Uma pesquisa recente, conduzida pelo Instituto A.C. Camargo Câncer Center em parceria com a empresa Nexus, revelou que jovens brasileiros entre 16 e 24 anos apresentam a maior incidência de tabagismo em comparação com outras faixas etárias.
Incidência Detalhada e Fatores de Risco
Nesse grupo etário, 19% dos entrevistados se declaram fumantes ativos, incluindo o uso de cigarros comuns ou eletrônicos. Esse percentual supera a média nacional de 17% e é maior do que em todas as outras faixas etárias. Em contraste, a faixa entre 25 e 40 anos registra o menor índice de tabagismo, com 15%, seguida pelas pessoas com mais de 60 anos (16%) e aquelas entre 41 e 59 anos (17%). O estudo entrevistou mais de 2 mil indivíduos em todo o país.

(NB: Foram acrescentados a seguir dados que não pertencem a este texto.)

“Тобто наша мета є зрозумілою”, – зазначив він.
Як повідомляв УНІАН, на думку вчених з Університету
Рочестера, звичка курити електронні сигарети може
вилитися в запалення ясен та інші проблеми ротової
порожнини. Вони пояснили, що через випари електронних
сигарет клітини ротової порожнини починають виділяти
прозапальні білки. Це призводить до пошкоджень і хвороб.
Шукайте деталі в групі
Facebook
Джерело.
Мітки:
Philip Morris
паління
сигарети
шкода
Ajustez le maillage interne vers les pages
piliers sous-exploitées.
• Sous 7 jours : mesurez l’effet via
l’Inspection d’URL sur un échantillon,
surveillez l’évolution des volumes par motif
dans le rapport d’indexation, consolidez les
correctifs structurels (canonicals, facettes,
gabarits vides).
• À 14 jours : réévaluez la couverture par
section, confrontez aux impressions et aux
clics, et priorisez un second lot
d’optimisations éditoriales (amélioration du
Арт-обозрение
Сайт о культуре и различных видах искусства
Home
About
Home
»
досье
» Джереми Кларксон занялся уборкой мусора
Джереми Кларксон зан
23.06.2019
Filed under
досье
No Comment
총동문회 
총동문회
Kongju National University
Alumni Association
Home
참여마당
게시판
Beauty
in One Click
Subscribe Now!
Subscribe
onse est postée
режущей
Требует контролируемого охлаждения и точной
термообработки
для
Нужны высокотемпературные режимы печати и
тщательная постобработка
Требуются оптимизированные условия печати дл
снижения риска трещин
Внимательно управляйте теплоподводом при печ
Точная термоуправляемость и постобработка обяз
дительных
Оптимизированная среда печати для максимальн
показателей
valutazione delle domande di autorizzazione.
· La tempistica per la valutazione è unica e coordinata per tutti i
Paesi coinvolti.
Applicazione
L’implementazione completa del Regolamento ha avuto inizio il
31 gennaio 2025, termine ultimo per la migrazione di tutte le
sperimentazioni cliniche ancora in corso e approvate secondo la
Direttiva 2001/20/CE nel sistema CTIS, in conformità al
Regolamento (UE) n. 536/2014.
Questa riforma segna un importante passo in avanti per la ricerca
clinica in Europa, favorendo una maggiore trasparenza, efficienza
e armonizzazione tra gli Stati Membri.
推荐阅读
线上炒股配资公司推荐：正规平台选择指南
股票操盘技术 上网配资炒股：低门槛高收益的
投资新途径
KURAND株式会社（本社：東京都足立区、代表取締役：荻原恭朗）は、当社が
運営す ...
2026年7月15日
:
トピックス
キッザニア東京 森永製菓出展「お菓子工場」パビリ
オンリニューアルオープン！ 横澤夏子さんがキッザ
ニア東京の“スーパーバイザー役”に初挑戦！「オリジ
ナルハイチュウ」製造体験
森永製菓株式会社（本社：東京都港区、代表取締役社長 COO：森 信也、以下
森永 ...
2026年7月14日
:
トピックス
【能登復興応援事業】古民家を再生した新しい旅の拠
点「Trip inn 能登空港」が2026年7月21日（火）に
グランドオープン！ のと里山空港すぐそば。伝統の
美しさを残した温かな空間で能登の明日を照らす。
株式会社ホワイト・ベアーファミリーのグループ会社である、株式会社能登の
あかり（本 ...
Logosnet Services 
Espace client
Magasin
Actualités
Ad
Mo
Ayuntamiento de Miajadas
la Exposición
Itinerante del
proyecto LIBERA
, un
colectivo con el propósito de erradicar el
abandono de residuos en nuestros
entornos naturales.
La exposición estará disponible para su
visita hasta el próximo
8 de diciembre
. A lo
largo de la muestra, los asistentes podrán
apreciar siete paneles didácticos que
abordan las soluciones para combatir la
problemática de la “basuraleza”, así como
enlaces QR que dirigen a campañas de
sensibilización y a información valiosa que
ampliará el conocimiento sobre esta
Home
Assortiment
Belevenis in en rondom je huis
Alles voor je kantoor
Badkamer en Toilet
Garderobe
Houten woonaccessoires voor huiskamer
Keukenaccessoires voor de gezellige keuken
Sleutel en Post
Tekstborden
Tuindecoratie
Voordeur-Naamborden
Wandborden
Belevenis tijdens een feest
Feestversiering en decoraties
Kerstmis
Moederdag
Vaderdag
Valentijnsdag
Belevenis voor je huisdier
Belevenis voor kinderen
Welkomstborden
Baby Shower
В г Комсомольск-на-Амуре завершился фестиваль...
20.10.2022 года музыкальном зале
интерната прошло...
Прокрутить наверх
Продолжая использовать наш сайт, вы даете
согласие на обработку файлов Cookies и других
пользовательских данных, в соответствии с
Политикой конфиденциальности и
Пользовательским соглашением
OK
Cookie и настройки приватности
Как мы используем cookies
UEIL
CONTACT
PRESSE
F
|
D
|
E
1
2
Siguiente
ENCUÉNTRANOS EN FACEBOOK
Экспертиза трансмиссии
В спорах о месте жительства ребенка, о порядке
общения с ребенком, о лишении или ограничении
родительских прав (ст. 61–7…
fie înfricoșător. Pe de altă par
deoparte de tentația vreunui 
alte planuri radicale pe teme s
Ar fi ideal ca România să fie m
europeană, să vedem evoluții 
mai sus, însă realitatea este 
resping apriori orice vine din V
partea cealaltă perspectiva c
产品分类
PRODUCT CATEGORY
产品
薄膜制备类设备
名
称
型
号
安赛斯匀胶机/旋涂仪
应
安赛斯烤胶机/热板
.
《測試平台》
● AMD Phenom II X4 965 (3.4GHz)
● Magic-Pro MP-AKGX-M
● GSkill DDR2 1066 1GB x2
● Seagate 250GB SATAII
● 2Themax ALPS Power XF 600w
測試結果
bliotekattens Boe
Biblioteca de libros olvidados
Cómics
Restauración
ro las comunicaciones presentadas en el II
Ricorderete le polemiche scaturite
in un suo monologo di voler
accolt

Os dados também indicam que 33% da população brasileira está exposta aos perigos do tabagismo passivo, compartilhando frequentemente ambientes domésticos ou de trabalho com fumantes. A inalação da fumaça eleva consideravelmente as chances de desenvolvimento de câncer pulmonar, mesmo em indivíduos que nunca fumaram.
Alerta de Especialista e Iniciação Precoce
Helano Freitas, líder do Centro de Referência de Tumores de Pulmão e Tórax do A.C.Camargo, enfatiza a necessidade de atenção prioritária à incidência de tabagismo entre os jovens de 16 a 24 anos. O médico destaca que, conforme a pesquisa, o primeiro contato com o cigarro ocorre, em média, aos 16 anos, tornando esse grupo, composto por adolescentes e jovens adultos, particularmente vulnerável à dependência.
Perfil dos Fumantes e Ex-Fumantes no Brasil
A população com mais de 60 anos lidera o índice de ex-fumantes, totalizando 32%. Em seguida, vêm as pessoas de 41 a 59 anos (15%), de 25 a 40 anos (10%) e, por último, de 16 a 24 anos (8%).
A análise regional demonstra que o consumo de cigarro é superior no Sul do país (22%), seguido pelo Sudeste (19%), Nordeste (13%) e pela região Norte/Centro-Oeste (13%).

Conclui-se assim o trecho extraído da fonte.